Purpose: To run our controls and experimental DNA through the gel (gel electrophoresis) and analyze the success of COX1 and V4 primers using PowerSoil and Chelex.

Procedure:

1. Remove rubber stoppers from gel mold and carefully put gel in gel electrophoresis chamber. Be sure the wells are closest to the black (negative) side of the chamber as DNA will run towards the positive end.
2. Using the pre-made 10X TAE buffer solution, cover and fill the gel chamber until gel is fully covered.
3. Add 5 ul of loading buffer to the positive/negative control samples as well as the experimental sample for both V4 and COX1.
4. In the first well, carefully micropipette 5 ul of ladder. Add 10 ul of each PCR sample into individual wells (there should be 7 wells total).

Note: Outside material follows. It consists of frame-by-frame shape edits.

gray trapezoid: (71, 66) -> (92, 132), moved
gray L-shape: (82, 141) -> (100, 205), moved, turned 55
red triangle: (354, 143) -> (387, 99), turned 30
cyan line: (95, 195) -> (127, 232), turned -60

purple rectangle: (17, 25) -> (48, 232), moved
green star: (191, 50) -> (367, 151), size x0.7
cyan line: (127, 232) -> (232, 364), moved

5. Put the lid on top of the gel chamber. Plug in the positive wire to the red side of the chamber and the negative to the black side of the chamber.

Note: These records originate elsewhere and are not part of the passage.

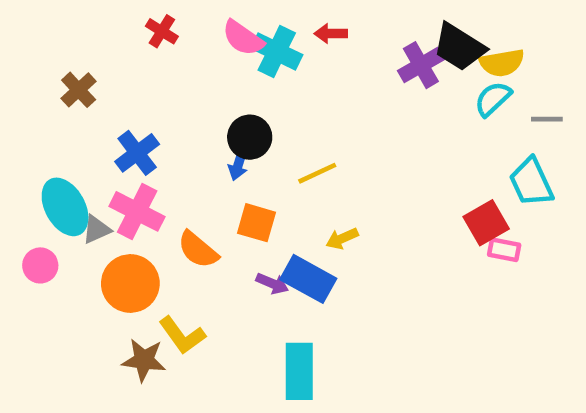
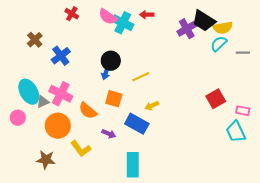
blue cross: (137, 153) -> (61, 56), moved
cyan trapezoid: (531, 182) -> (236, 132), moved
pink rectangle: (504, 250) -> (243, 111), moved
purple arrow: (272, 283) -> (109, 134), moved
brown star: (144, 360) -> (46, 160), moved

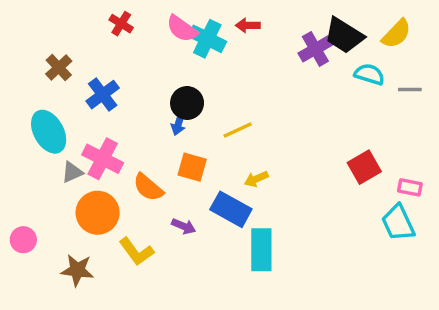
yellow semicircle: (223, 28) -> (396, 34), moved, turned -36
cyan semicircle: (219, 44) -> (369, 74), turned 60
cyan ellipse: (29, 92) -> (49, 132), moved
pink circle: (18, 118) -> (23, 240), moved
cyan rectangle: (133, 165) -> (261, 250), moved

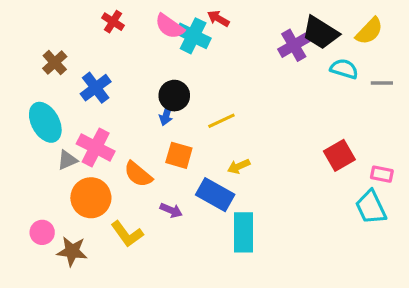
red arrow: (248, 25) -> (218, 18), moved, turned 30
pink circle: (23, 240) -> (42, 232), moved

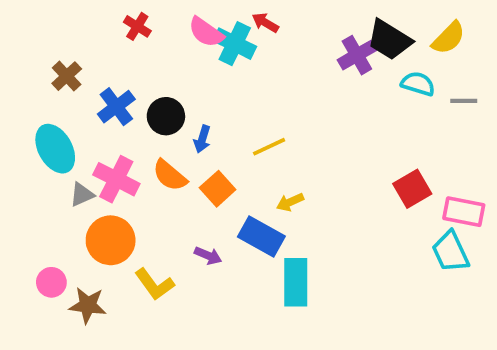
black circle: (174, 96) -> (166, 116), moved
orange square: (179, 155) -> (218, 189), turned 32
orange semicircle: (138, 174) -> (170, 175), moved
pink rectangle: (382, 174) -> (464, 212), size x1.5

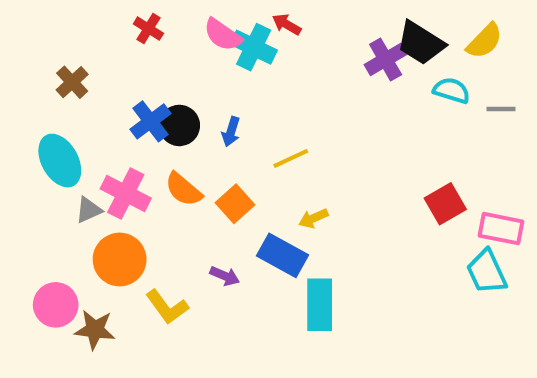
blue cross: (116, 107) -> (151, 121), moved
blue arrow: (202, 139) -> (231, 132), moved
pink circle: (51, 282) -> (56, 305), size x1.4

6. Turn on the electrophoresis machine and set it at 95 volts for 30 minutes. Turn off the machine and carefully remove the gel wearing gloves.

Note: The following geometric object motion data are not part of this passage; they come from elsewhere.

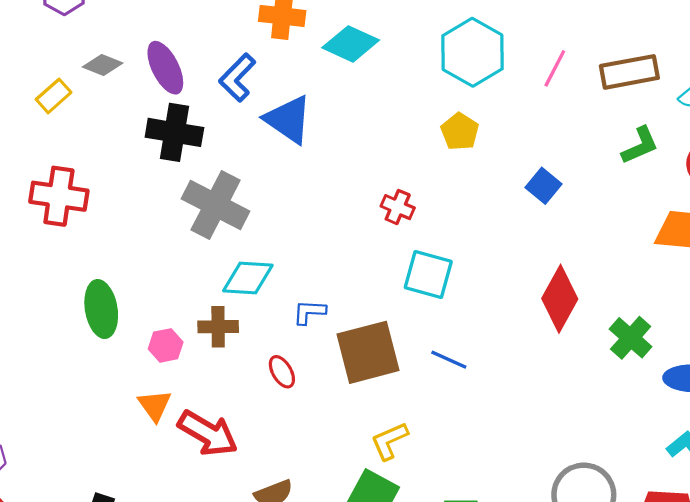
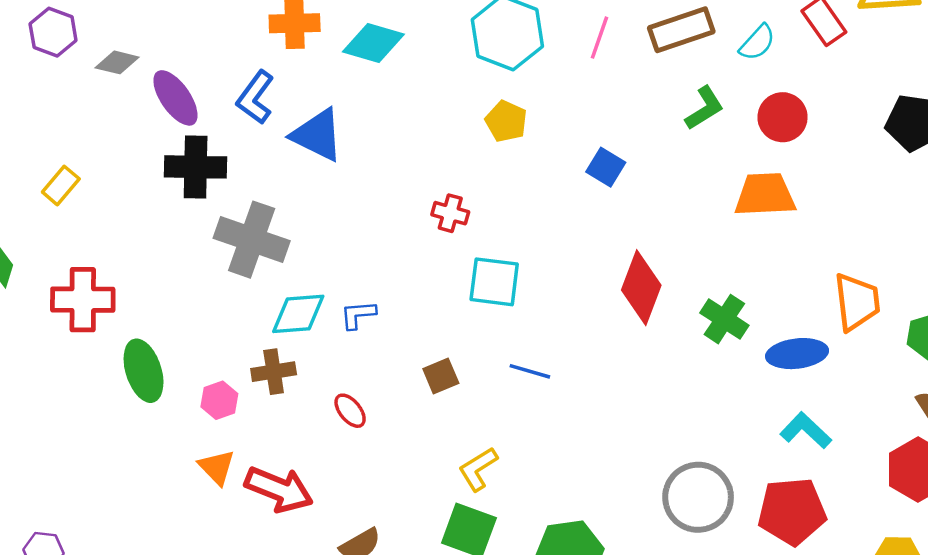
gray diamond: (103, 65) -> (117, 62), moved
yellow rectangle: (54, 96) -> (61, 185), moved
red cross: (59, 196) -> (83, 300), moved
blue L-shape: (309, 312) -> (358, 315), moved
brown square: (368, 352) -> (441, 376), size x0.5

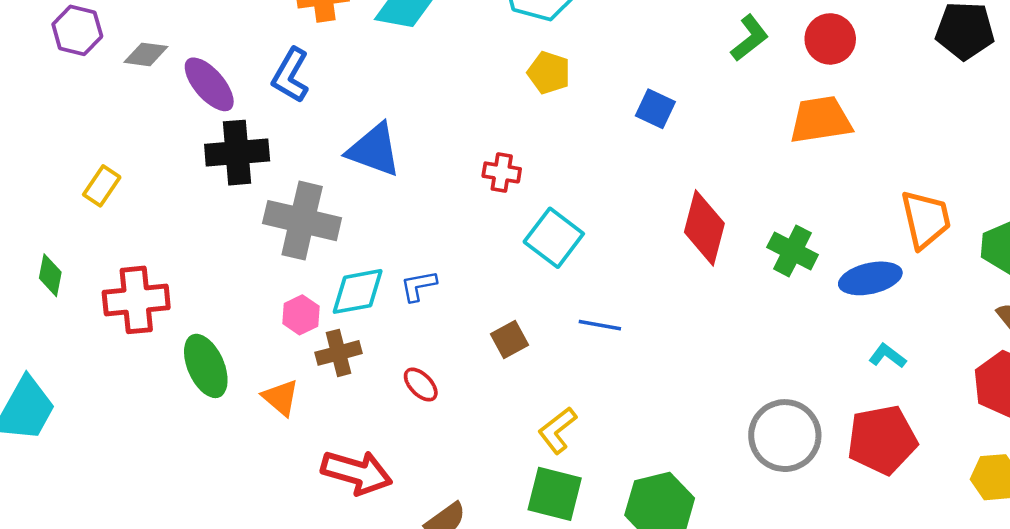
blue triangle: (317, 135) -> (374, 150), moved
cyan square: (494, 282) -> (554, 238), turned 36
pink hexagon: (219, 400) -> (301, 315), moved
cyan L-shape: (806, 430) -> (887, 356), size x0.7
orange triangle: (217, 467) -> (281, 398), moved

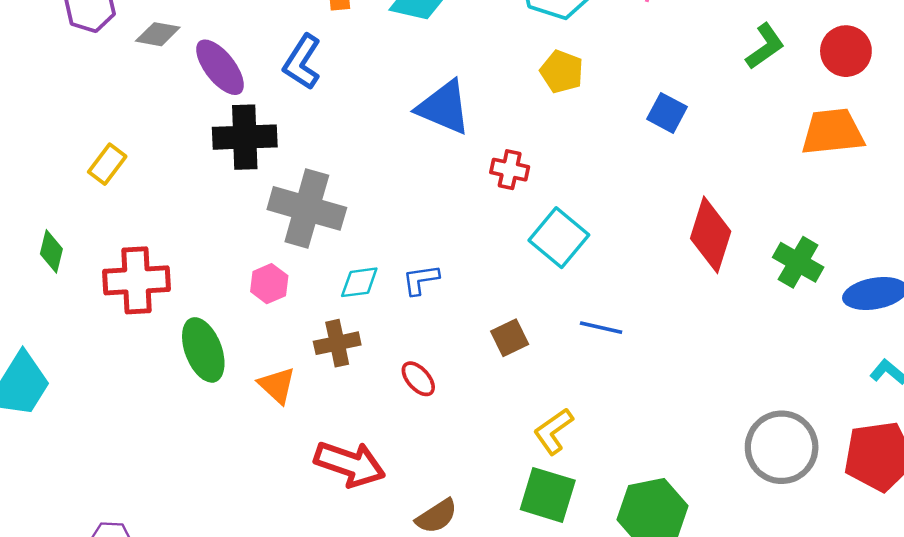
blue triangle: (374, 150) -> (444, 107), moved
cyan diamond: (358, 291) -> (359, 282), size x0.7
pink hexagon: (301, 315) -> (269, 284), moved

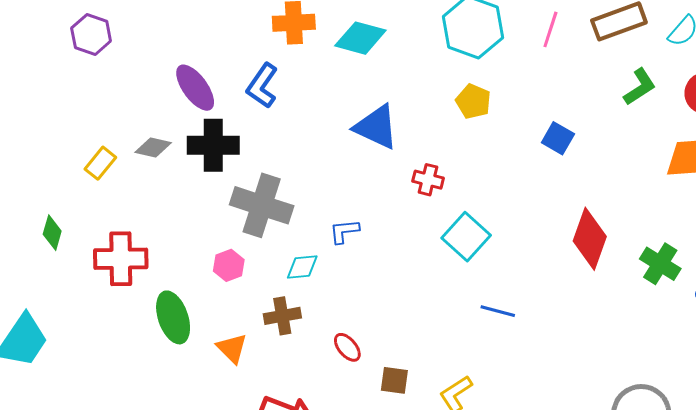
gray diamond: (158, 34) -> (153, 148), moved
blue L-shape: (421, 280) -> (344, 231), moved
brown square: (510, 338) -> (394, 380), moved, turned 32

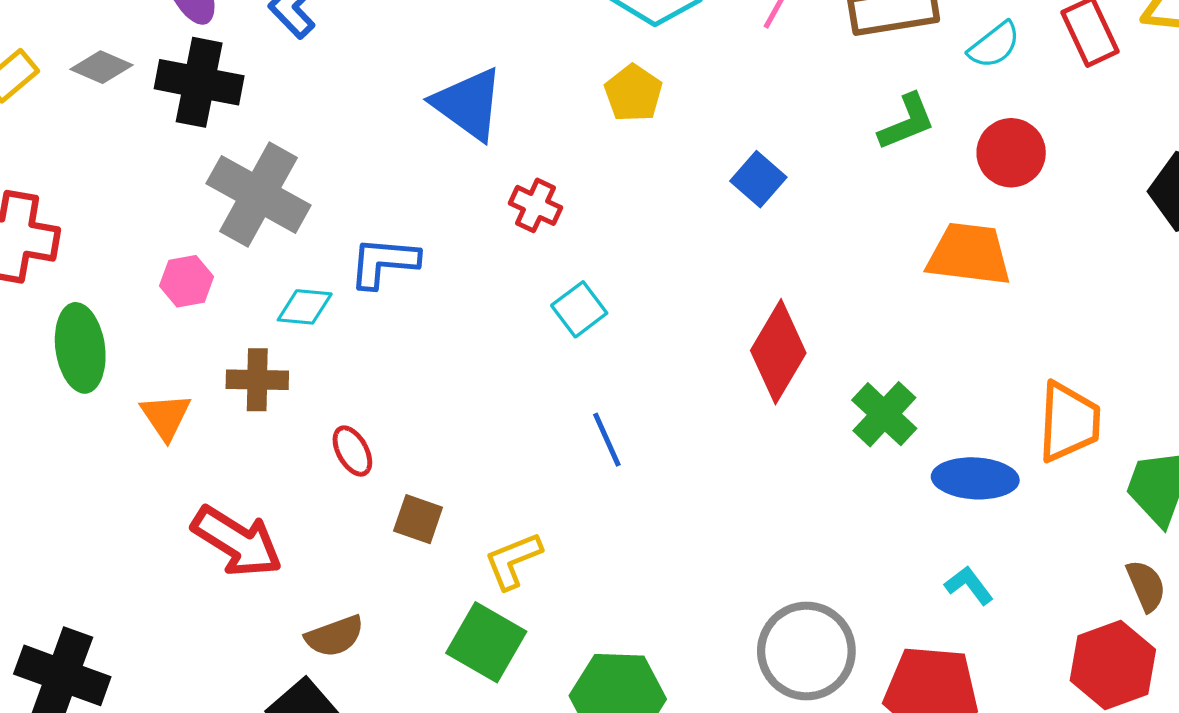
blue L-shape: (344, 231) -> (384, 262), size x1.4
cyan square: (466, 237) -> (579, 309), size x0.7
blue line: (498, 311) -> (607, 440), turned 40

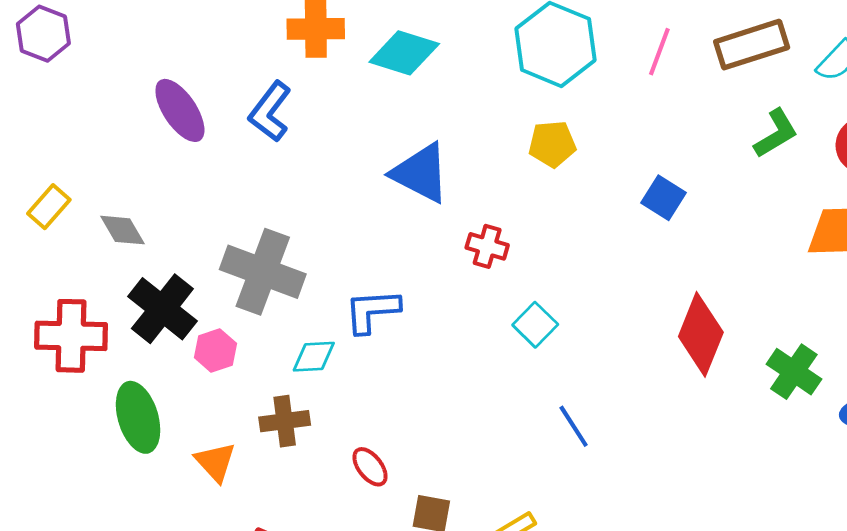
gray diamond: (101, 67) -> (122, 230), moved, turned 45
black cross: (199, 82) -> (162, 309), moved, turned 36
yellow pentagon: (633, 93) -> (552, 144), turned -30

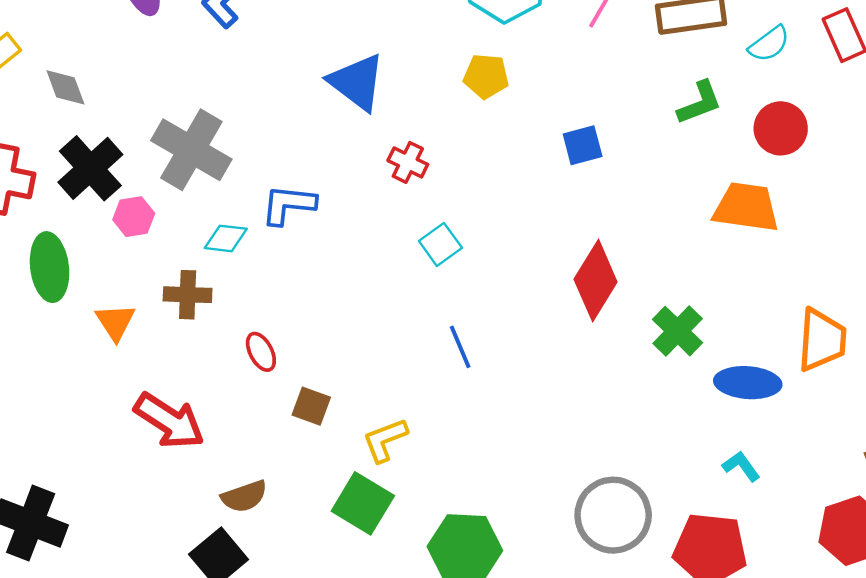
blue square: (664, 198) -> (583, 145), turned 33

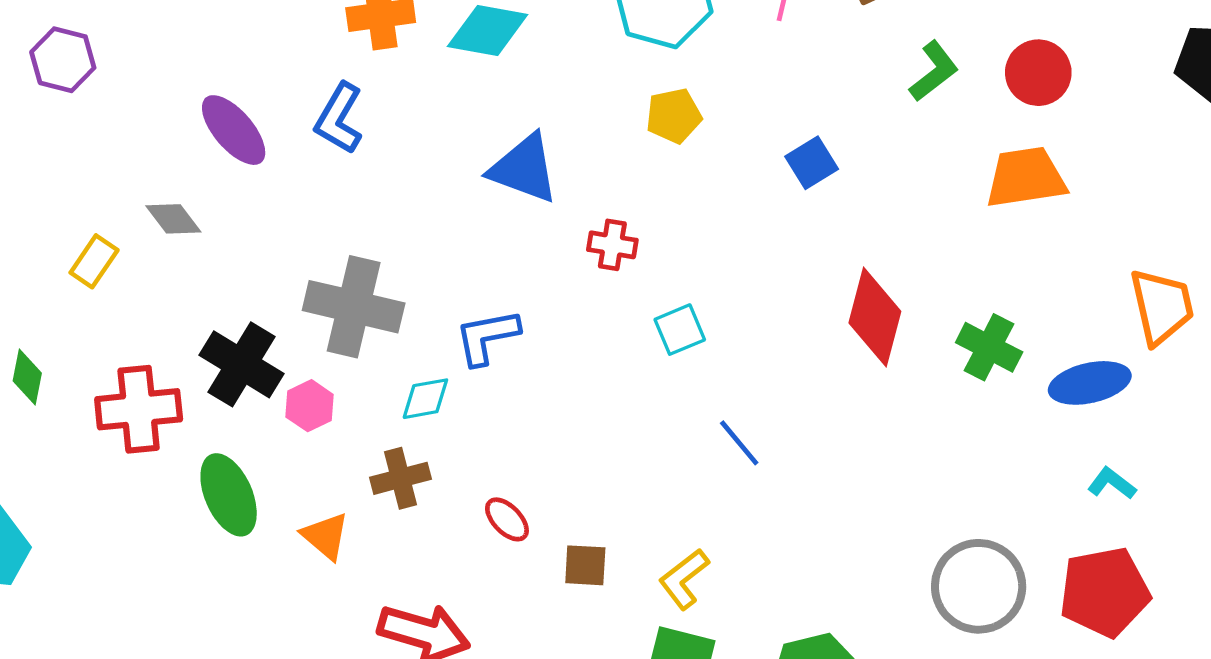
gray diamond: (65, 87) -> (173, 219), moved
cyan square: (440, 244) -> (680, 330), turned 30

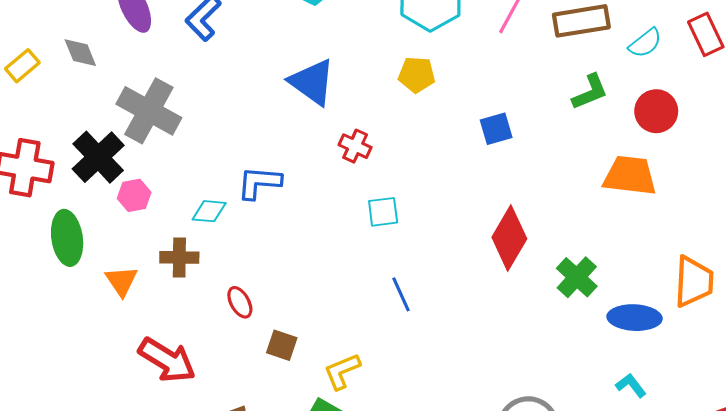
gray cross: (354, 307) -> (149, 111), moved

7. Slide gel off holder into UV light machine in order to take a picture of the DNA in the samples. We used a BioRad Gel Doc EZ System. Compare the results of the V4 and COX1 primers in the experimental DNA sample.

Results

There ended up being a good amount of visible DNA under the UV light for the COX1 primers for the groups who used the PowerSoil protocol. The Chelex protocol ended up giving good V4 product to be sequenced. For my group, we followed the PowerSoil MOBIO protocol and our results contained DNA, however there were signs of nonspecific binding. The bar where the V4 primer should have been was not visible indicating the primer did not bind very well with our DNA. However, the bar where the COX1 primer should have been was visible, but was located further away from the expected position. The COX1 primer binds to a larger region of the DNA and therefore, the bar should have been located closer towards the well because the DNA would be heavier than what the V4 primer would have binded to.